Валландер записал адрес и поехал в Лунд.
23
Дом, один из пяти одинаковых четырехэтажных строений, стоял на окраине Лунда. Он вспомнил, что когда был здесь с Линдой несколько лет назад, она сказала, что эти дома отданы под студенческие квартиры. Если она когда-нибудь будет учиться в Лунде, то жить будет здесь. Валландер с дрожью представил себе, что было бы с ним, если бы это Линда оказалась там, в Хагестадском парке.
Подъезд искать не пришлось – там стояла полицейская машина. Валландер сунул в карман телефон и вышел из машины. На газоне рядом с домом загорала женщина в купальнике. Он бы с удовольствием прилег рядом и поспал с часок. Усталость накатывалась тяжелыми волнами. Полицейский у подъезда сладко зевнул. Валландер помахал своим служебным удостоверением, и тот равнодушно указал ему на вход.
– Верхний этаж. Лифта нет, – сказал он и снова зевнул.
У Валландера появилось желание одернуть парня.

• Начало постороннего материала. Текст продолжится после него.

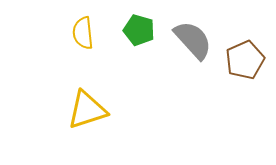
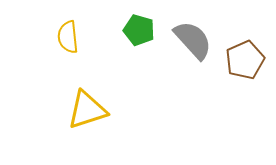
yellow semicircle: moved 15 px left, 4 px down
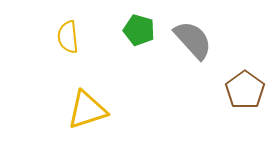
brown pentagon: moved 30 px down; rotated 12 degrees counterclockwise
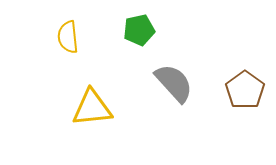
green pentagon: rotated 28 degrees counterclockwise
gray semicircle: moved 19 px left, 43 px down
yellow triangle: moved 5 px right, 2 px up; rotated 12 degrees clockwise
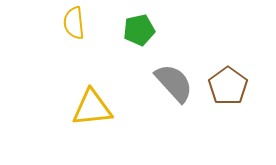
yellow semicircle: moved 6 px right, 14 px up
brown pentagon: moved 17 px left, 4 px up
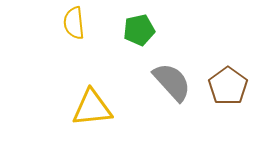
gray semicircle: moved 2 px left, 1 px up
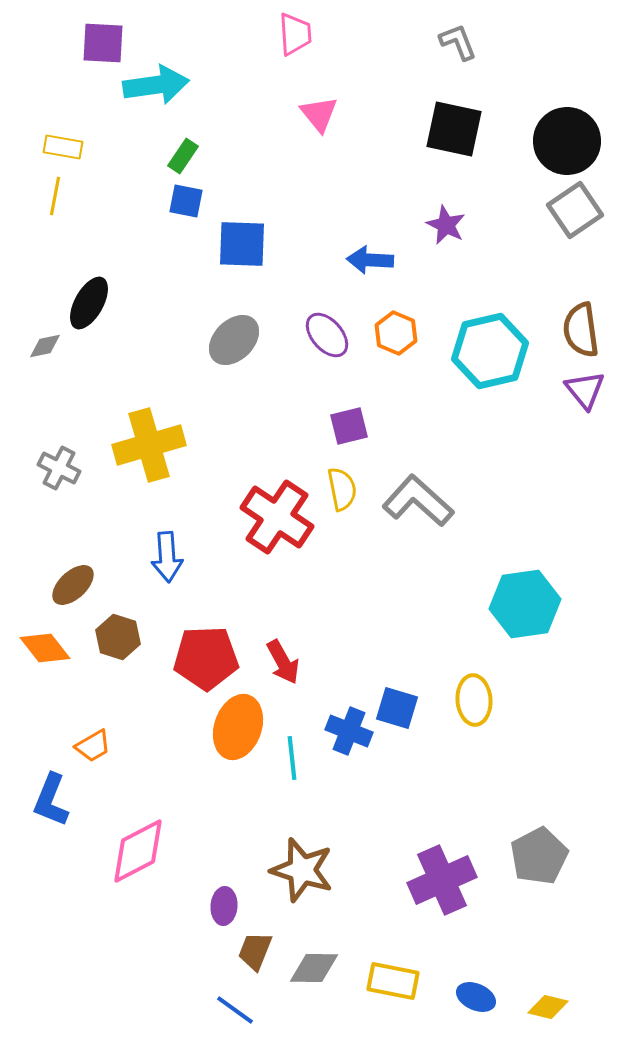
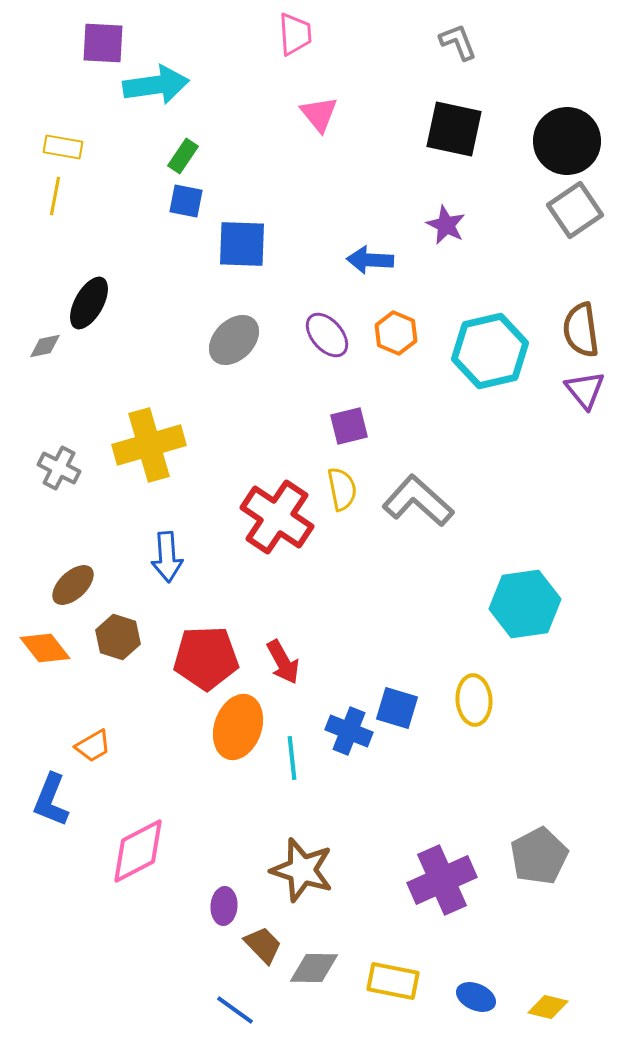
brown trapezoid at (255, 951): moved 8 px right, 6 px up; rotated 114 degrees clockwise
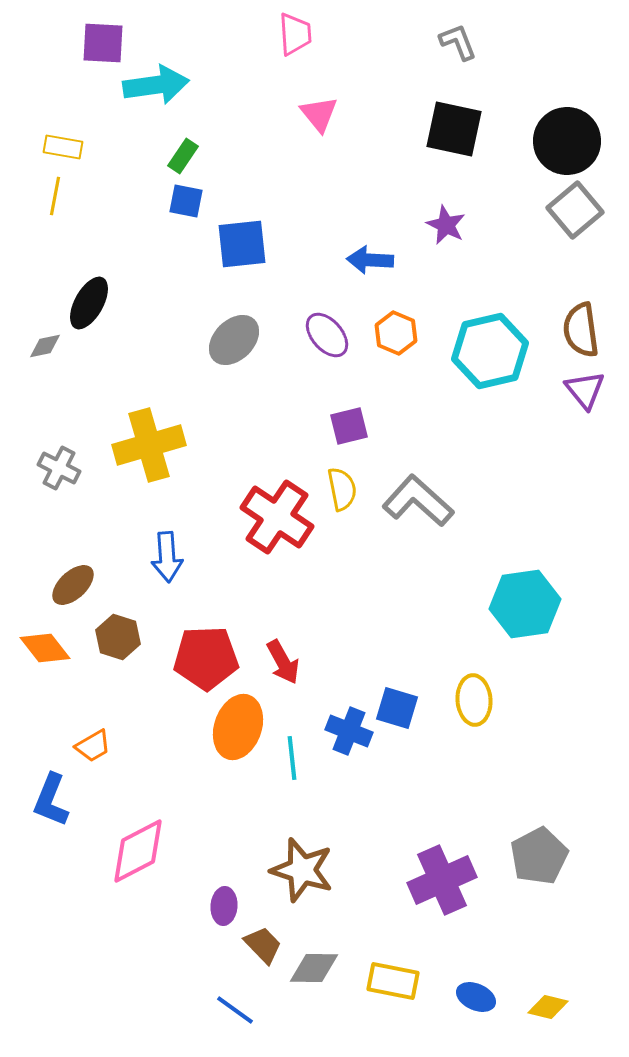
gray square at (575, 210): rotated 6 degrees counterclockwise
blue square at (242, 244): rotated 8 degrees counterclockwise
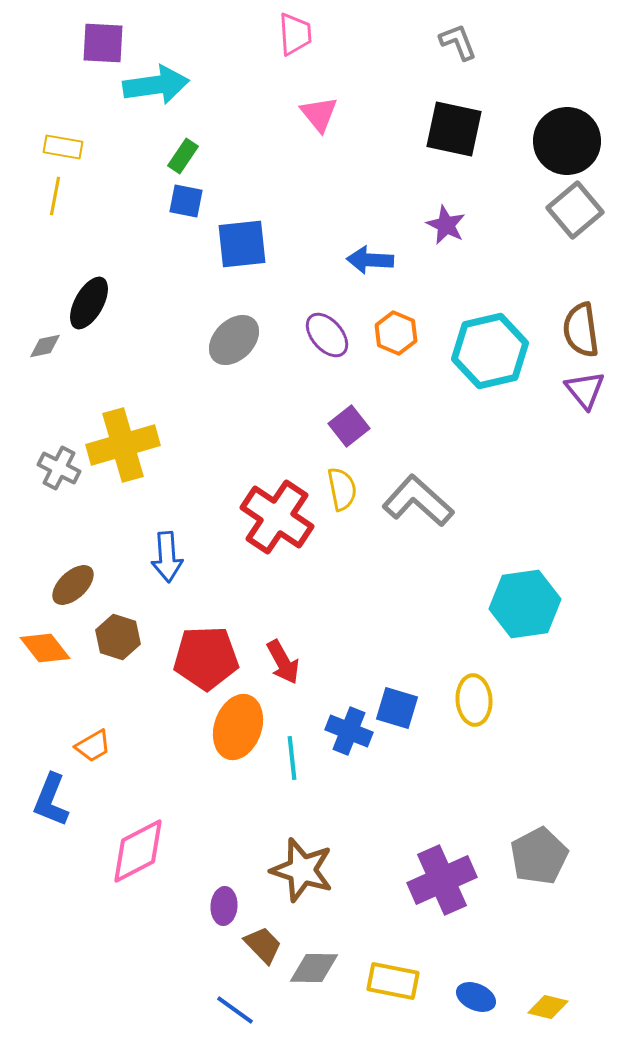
purple square at (349, 426): rotated 24 degrees counterclockwise
yellow cross at (149, 445): moved 26 px left
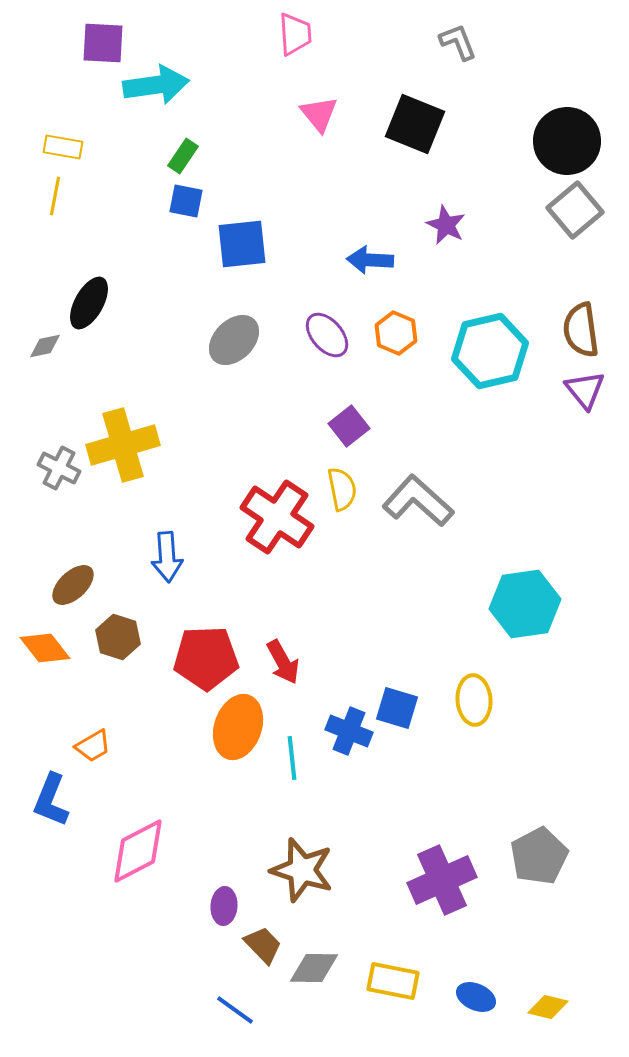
black square at (454, 129): moved 39 px left, 5 px up; rotated 10 degrees clockwise
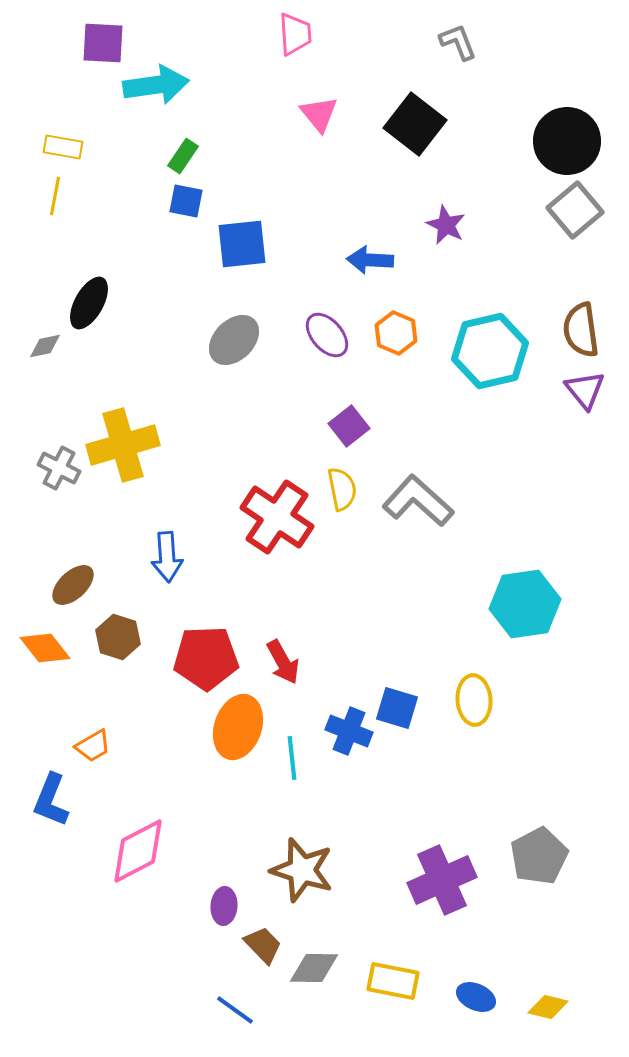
black square at (415, 124): rotated 16 degrees clockwise
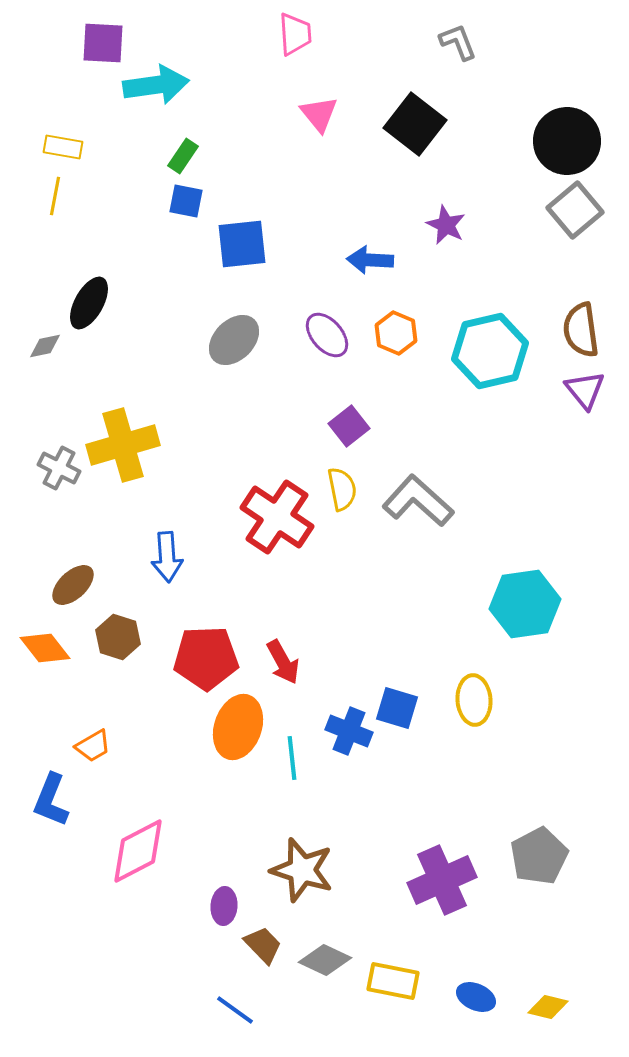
gray diamond at (314, 968): moved 11 px right, 8 px up; rotated 24 degrees clockwise
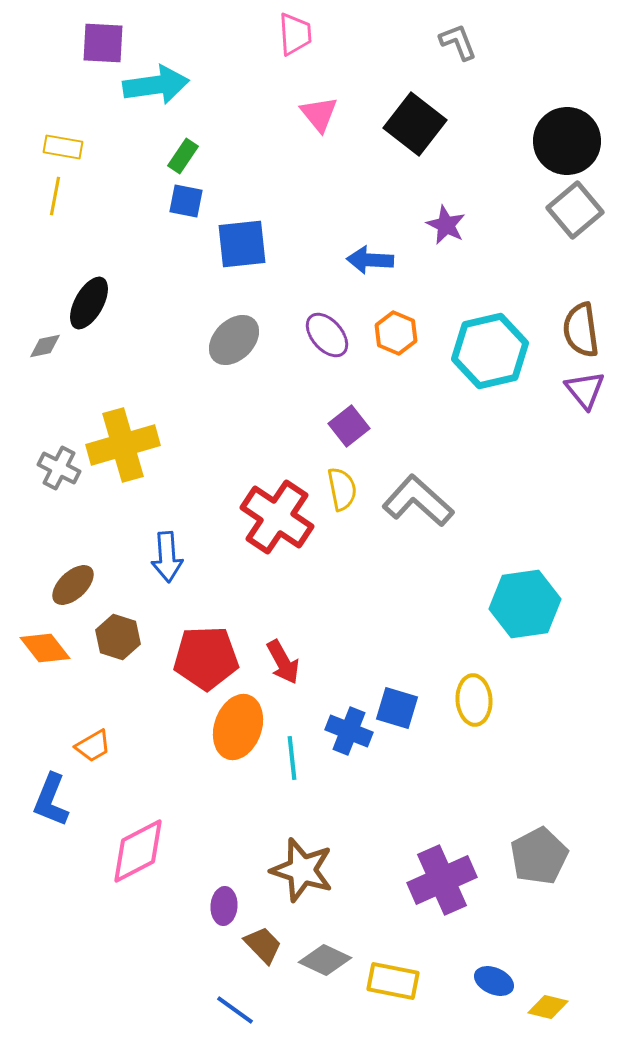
blue ellipse at (476, 997): moved 18 px right, 16 px up
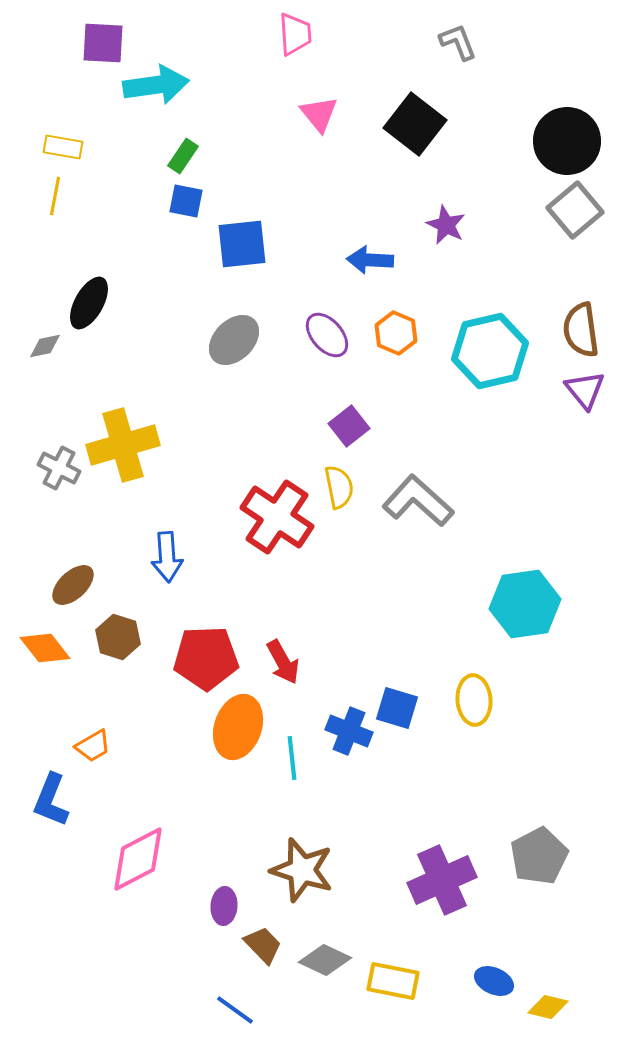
yellow semicircle at (342, 489): moved 3 px left, 2 px up
pink diamond at (138, 851): moved 8 px down
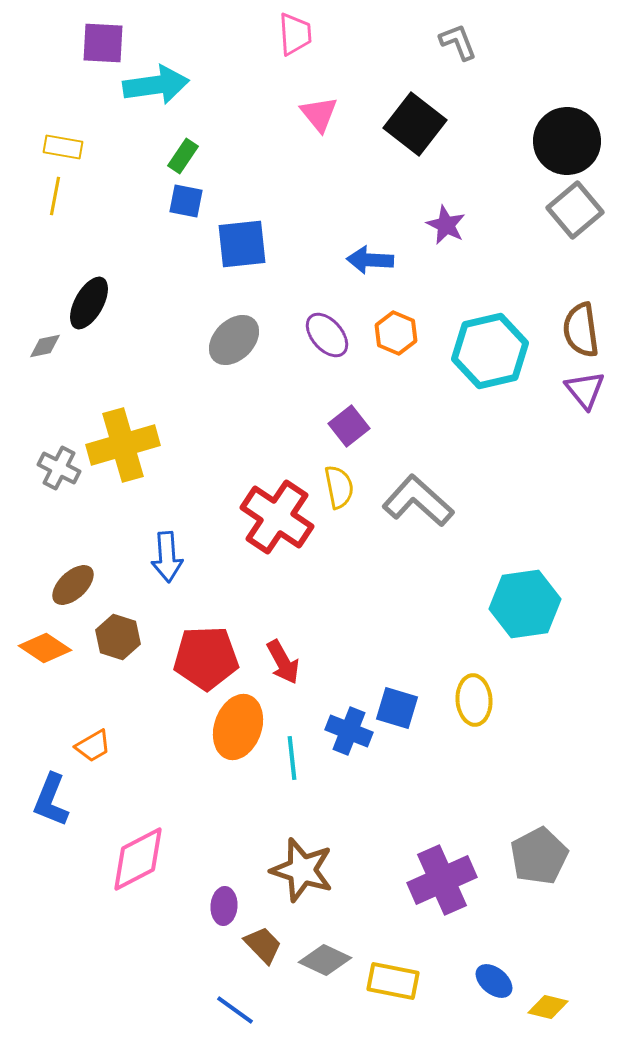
orange diamond at (45, 648): rotated 18 degrees counterclockwise
blue ellipse at (494, 981): rotated 15 degrees clockwise
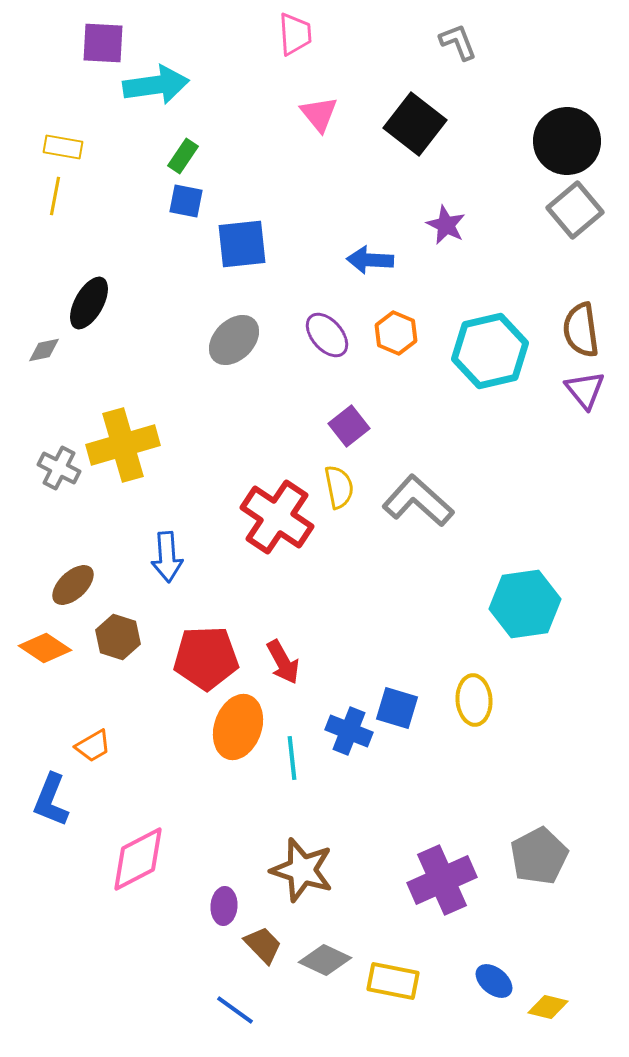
gray diamond at (45, 346): moved 1 px left, 4 px down
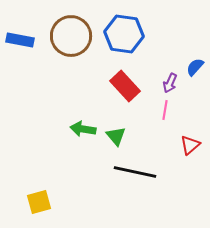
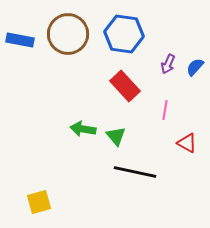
brown circle: moved 3 px left, 2 px up
purple arrow: moved 2 px left, 19 px up
red triangle: moved 3 px left, 2 px up; rotated 50 degrees counterclockwise
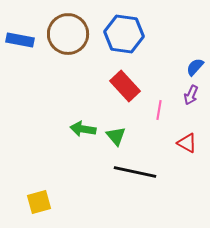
purple arrow: moved 23 px right, 31 px down
pink line: moved 6 px left
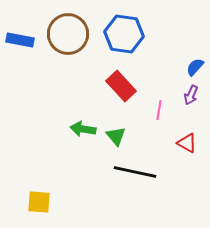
red rectangle: moved 4 px left
yellow square: rotated 20 degrees clockwise
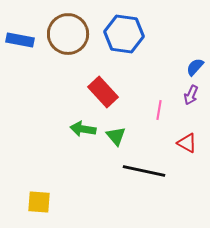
red rectangle: moved 18 px left, 6 px down
black line: moved 9 px right, 1 px up
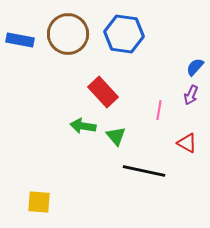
green arrow: moved 3 px up
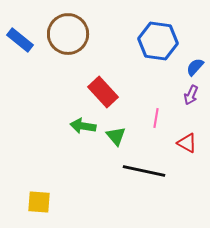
blue hexagon: moved 34 px right, 7 px down
blue rectangle: rotated 28 degrees clockwise
pink line: moved 3 px left, 8 px down
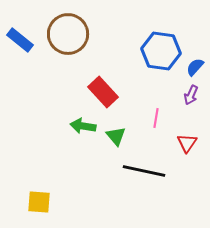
blue hexagon: moved 3 px right, 10 px down
red triangle: rotated 35 degrees clockwise
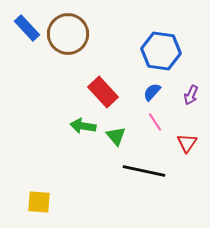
blue rectangle: moved 7 px right, 12 px up; rotated 8 degrees clockwise
blue semicircle: moved 43 px left, 25 px down
pink line: moved 1 px left, 4 px down; rotated 42 degrees counterclockwise
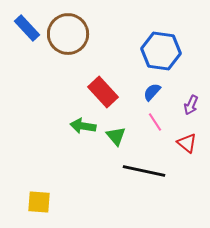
purple arrow: moved 10 px down
red triangle: rotated 25 degrees counterclockwise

Как-никак, он старший по званию, приехал из другого города, а к тому же ищет убийцу пятерых человек. А этот сонный сопляк даже не дал себе труда поздороваться как положено.
Но он промолчал и полез по лестнице. Если бы не звуки тяжелого рока, доносившиеся из одной из квартир, можно было бы подумать, что в доме никто не живет. Осенний семестр еще не начался. Дверь в квартиру Лены Норман была приоткрыта, но Валландер все равно позвонил.
Навстречу ему вышла Анн-Бритт. Он попытался прочитать по ее лицу, чем она его собирается удивить, но не смог.
– Извини, что нагнетала страсти по телефону, – сказала она, – но я думаю, ты поймешь, почему я хотела, чтобы ты приехал.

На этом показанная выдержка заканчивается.